### INFORMATION SUPPLIED

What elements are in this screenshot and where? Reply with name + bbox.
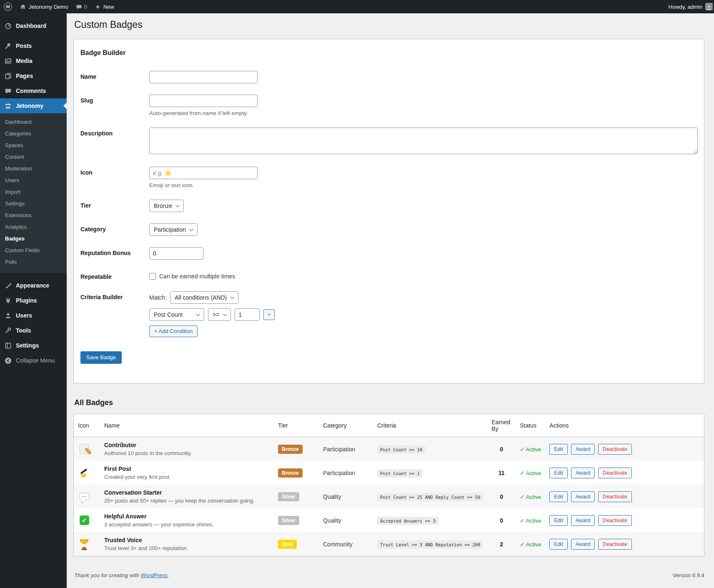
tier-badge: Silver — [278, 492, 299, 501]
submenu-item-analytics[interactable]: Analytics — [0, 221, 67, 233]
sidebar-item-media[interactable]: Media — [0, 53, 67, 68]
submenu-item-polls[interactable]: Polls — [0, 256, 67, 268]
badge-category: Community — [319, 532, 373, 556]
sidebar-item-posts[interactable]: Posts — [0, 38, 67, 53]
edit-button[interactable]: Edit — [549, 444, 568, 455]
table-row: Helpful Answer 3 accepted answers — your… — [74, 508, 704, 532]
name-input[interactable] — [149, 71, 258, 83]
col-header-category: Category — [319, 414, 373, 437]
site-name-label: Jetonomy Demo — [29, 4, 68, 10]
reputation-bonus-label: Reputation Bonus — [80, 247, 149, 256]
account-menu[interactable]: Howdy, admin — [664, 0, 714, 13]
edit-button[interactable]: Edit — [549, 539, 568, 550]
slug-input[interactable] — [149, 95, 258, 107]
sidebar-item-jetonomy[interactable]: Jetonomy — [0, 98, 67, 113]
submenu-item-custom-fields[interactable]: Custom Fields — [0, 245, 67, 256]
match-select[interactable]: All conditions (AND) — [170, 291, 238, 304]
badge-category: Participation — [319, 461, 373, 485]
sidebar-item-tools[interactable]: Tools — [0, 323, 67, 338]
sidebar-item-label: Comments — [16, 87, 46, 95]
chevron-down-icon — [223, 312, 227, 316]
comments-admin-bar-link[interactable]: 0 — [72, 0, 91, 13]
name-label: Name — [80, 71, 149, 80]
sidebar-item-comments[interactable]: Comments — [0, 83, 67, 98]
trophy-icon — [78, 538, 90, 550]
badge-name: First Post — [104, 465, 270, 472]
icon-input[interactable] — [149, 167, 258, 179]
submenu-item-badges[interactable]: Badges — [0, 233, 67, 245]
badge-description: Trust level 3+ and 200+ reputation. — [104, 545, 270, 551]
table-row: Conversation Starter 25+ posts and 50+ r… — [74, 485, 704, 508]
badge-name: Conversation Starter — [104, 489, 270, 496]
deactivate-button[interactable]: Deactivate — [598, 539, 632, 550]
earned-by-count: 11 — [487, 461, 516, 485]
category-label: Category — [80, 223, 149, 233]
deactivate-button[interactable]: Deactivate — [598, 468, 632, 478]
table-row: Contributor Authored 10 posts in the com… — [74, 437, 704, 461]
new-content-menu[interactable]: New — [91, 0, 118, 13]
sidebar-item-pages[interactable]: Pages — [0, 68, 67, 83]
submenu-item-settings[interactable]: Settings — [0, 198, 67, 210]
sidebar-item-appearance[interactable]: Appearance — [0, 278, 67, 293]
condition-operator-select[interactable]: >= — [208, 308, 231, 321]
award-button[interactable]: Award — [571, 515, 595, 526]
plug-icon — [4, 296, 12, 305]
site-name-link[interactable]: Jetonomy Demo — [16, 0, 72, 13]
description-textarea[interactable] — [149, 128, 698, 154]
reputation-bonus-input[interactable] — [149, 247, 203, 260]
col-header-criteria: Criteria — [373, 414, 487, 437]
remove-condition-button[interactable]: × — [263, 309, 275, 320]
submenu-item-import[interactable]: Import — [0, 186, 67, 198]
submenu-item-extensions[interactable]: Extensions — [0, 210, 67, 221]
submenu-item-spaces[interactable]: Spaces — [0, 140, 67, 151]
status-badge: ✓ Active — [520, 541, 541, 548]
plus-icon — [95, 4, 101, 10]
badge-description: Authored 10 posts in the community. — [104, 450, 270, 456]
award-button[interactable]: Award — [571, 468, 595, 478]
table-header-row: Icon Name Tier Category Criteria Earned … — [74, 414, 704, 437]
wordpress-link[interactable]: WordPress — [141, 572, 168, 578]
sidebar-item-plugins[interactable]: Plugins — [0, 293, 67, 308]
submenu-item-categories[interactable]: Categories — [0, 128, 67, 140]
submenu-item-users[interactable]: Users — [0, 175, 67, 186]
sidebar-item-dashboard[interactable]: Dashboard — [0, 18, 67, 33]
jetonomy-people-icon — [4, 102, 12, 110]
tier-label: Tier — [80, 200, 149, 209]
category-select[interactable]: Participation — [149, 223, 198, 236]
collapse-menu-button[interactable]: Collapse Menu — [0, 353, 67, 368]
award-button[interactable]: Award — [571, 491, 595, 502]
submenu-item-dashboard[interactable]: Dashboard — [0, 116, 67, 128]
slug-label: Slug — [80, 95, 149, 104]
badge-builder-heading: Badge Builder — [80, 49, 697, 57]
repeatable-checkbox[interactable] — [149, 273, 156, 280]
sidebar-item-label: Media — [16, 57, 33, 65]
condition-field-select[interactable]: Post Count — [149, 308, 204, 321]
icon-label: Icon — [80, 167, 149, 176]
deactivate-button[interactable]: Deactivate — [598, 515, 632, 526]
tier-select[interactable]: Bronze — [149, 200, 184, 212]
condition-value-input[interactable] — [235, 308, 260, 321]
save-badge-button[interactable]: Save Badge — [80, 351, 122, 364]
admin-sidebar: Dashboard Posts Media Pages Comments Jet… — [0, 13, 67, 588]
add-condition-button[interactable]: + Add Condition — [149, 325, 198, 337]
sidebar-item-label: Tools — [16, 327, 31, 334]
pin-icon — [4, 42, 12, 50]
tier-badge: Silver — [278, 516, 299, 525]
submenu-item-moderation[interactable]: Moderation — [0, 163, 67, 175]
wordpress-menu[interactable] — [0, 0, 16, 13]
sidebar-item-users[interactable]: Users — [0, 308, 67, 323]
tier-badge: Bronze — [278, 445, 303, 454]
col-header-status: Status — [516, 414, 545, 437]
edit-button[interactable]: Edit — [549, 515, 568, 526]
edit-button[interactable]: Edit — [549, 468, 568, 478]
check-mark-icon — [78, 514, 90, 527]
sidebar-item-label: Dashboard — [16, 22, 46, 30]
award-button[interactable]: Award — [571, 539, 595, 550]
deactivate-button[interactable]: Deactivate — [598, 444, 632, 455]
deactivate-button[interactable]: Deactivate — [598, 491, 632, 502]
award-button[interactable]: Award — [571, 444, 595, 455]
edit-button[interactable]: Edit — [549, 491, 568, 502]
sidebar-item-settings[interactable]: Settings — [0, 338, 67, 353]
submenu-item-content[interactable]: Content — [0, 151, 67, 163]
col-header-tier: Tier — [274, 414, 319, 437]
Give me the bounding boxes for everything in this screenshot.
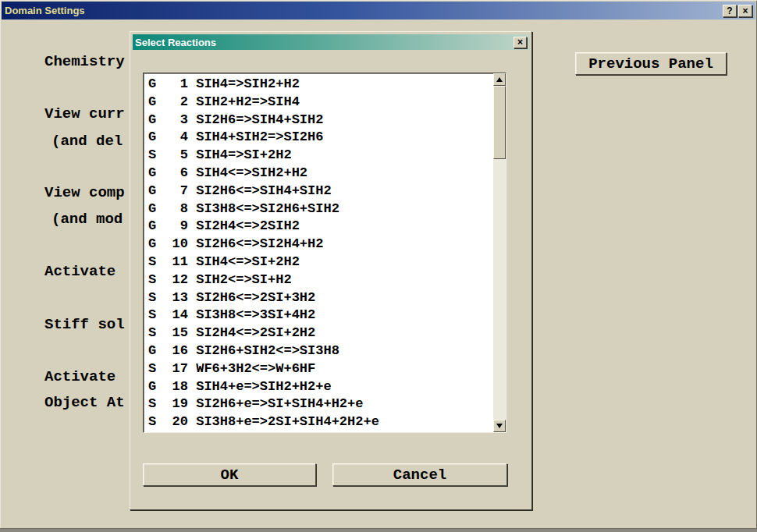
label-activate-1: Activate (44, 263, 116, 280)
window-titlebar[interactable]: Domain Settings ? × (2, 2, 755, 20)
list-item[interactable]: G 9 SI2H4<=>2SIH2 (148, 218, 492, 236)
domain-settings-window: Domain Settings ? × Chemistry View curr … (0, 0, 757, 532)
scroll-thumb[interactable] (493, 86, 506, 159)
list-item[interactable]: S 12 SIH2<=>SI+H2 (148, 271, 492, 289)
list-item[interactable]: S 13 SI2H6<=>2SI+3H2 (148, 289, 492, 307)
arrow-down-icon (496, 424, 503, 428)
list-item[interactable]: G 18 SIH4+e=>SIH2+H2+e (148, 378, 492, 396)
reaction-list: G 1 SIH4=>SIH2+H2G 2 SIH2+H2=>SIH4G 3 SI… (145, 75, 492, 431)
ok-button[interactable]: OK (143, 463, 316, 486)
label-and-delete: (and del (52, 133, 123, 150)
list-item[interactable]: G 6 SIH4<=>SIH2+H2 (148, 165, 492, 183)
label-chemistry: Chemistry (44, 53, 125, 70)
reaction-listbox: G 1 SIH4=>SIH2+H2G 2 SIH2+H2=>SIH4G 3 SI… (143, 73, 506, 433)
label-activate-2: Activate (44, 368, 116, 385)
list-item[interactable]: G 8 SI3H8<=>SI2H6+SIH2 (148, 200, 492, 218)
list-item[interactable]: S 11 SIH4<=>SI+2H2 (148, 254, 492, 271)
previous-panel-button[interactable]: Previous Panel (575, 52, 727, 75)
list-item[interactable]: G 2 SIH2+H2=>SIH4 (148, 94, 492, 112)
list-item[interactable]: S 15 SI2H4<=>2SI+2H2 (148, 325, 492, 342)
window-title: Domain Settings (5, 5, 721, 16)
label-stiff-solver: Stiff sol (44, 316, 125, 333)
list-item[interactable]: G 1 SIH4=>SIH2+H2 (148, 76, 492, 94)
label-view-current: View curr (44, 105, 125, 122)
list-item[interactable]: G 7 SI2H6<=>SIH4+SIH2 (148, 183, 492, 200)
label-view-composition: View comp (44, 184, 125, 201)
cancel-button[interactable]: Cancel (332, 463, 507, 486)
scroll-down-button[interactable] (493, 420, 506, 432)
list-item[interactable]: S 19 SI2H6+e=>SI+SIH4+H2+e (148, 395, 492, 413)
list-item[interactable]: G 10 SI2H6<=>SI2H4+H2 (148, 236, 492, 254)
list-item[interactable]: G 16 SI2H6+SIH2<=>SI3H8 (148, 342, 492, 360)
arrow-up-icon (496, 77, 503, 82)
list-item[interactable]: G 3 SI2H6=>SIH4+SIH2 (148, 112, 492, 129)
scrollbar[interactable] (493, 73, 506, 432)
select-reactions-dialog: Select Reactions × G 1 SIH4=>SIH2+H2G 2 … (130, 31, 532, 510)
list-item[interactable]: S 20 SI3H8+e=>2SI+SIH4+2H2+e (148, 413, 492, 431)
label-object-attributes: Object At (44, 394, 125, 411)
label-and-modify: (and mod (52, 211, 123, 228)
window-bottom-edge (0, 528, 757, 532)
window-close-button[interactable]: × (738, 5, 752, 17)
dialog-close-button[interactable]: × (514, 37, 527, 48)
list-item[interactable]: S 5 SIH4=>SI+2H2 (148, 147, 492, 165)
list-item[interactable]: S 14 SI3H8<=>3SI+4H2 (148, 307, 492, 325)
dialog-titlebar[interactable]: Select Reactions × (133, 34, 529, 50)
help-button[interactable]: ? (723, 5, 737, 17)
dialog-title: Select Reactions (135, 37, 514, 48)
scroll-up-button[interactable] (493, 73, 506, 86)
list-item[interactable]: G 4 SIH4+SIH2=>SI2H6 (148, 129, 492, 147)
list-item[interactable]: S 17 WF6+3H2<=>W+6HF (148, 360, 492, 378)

### YOUR OBJECTIVE
Look through the records and copy every line that has the word "description".

### SOLUTION FOR THIS PROBLEM
badge-description: Trust level 3+ and 200+ reputation. — [104, 545, 270, 551]
description-textarea[interactable] — [149, 128, 698, 154]
badge-description: Authored 10 posts in the community. — [104, 450, 270, 456]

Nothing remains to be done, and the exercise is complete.